Nader Akkad, siriano, a lungo imam di Trieste e oggi vice-presidente dell’Ucoii ha seguito con emozione quanto è accaduto in queste ore a Abu Dhabi. Che impressione si è fatto di un evento da molti definito epocale?
Molti giornali arabi oggi parlano del “papa della pace”, e questa valutazione riporta alla memoria gli inusuali applausi che nel 2017 quattrocento imam riuniti ad al-Azhar gli tributarono. Anche quello fu un incontro storico, ma questo di Abu Dhabi va oltre perché ha saputo porre al centro qualcosa di più universale del dialogo, la fratellanza, lo spirito della nuova fratellanza. È stato certamente un momento di dialogo altissimo, ma non solo di dialogo interreligioso, direi di dialogo religioso, cioè ponendosi davanti a Dio, nel nome della fratellanza umana. C’è in questo un messaggio universale che vale ovviamente anche per la terra dell’Islam e la sottolineatura della comune cittadinanza, comune e pari cittadinanza in Paesi di tutti i cittadini, contenuta nella dichiarazione congiunta e nelle parole dell’imam Ahmad Tayyeb è enorme.

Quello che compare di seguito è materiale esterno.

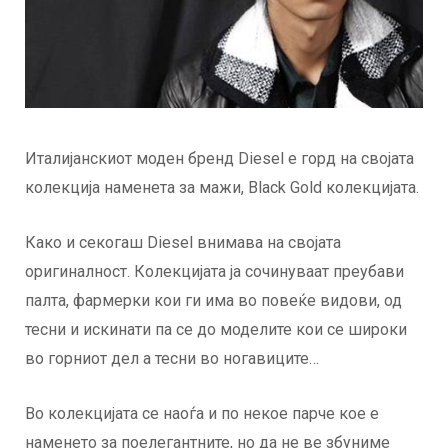
Италијанскиот моден бренд Diesel е горд на својата
колекција наменета за мажи, Black Gold колекцијата.
Како и секогаш Diesel внимава на својата
оригиналност. Колекцијата ја сочинуваат преубави
палта, фармерки кои ги има во повеќе видови, од
тесни и искинати па се до моделите кои се широки
во горниот дел а тесни во ногавиците…
Во колекцијата се наоѓа и по некое парче кое е
наменето за поелегантните, но да не ве збуниме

Cittadini a pieno titolo e pieno diritto, non minoranze, questo è decisivo, per tutti per vivere davvero la spiritualità della fratellanza come valore religioso, civile e nazionale.
Il grande incontro di Assisi voluto da Giovanni Paolo II ha segnato una tappa miliare, epocale per il dialogo e il vivere insieme. Ma Abu Dhabi sembra segnare un nuovo passo avanti altrettanto importante, visto che si è aperto anche ai non credenti. È così?
Questo incontro è storico e non solo per la ricorrenza degli ottocento anni dal viaggio di San Francesco e ora il nuovo viaggio del primo papa che si chiama Francesco. La via del dialogo così ora arriva in un nuovo contesto, quello della fratellanza. Il tuo fratello non è più il tuo fratello nella fede, ma nell’umanità. Siamo a un nuovo umanesimo, un umanesimo integrale e universale. Qui la fratellanza non poteva riservarsi al fratello nella fede o credente, ma ognuno è tuo fratello e quindi l’altro diviene veramente parte di noi, della nostra crescita. Lo spirito di Assisi che ci ha fatto fare un salto avanti fa ora un balzo in avanti esso stesso, diviene uno spirito universale che ingloba ovviamente i non credenti. Il mondo divenuto un villaggio globale deve conoscere tutti i suoi volti e tutte le sue culture nelle quali non c’è frattura ma reciproco accrescimento. Siamo davanti a un nuovo universalismo.
Gli arabi cristiani sapranno liberarsi dalle loro paure e scegliere di essere fino in fondo cittadini, non minoranze?
Questo è un percorso che ha due vie: un’azione interna che deve nascere e crescere nel loro cuore per sentirsi davvero cittadini, ma anche un’azione da parte dei musulmani e dei governi che sappia far percepire questa condizione come accettata realmente, desiderata anche dai musulmani e dai governi. È un doppio percorso che non può scindersi, l’uno richiede l’altro e noi abbiamo bisogno di questo, perché i musulmani non possono vivere da soli. Ovviamente i governi, questi governi, devono operare per non far sì che i cristiani siano vissuti come ospiti. L’esempio di Papa Francesco e dell’imam Ahmad al-Tayyeb ci dimostra che è possibile. Il cammino sarà lungo, serve voglia e determinazione, ma collaborando sarà possibile.
Ahmad Tayyeb a suo avviso ha seguito o ha accompagnato Papa Francesco?
Io credo che l’imam Ahmad Tayyeb abbia svolto un ruolo molto importante, per la sua caratura e per la scelta di accogliere Papa Francesco come leader islamico universale, non egiziano. Nella sua caratura, nella sua determinazione e nella sua opera ho visto in carne ossa quel che ad Assisi disse anni fa Zygmunt Bauman: “Dobbiamo insegnare ai nostri figli a lottare per il dialogo”. Lui lo ha fatto, ha dimostrato con quel che ha detto e quel che ha fatto cosa significhi lottare per il dialogo. A noi, i suoi figli, apprendere e procedere.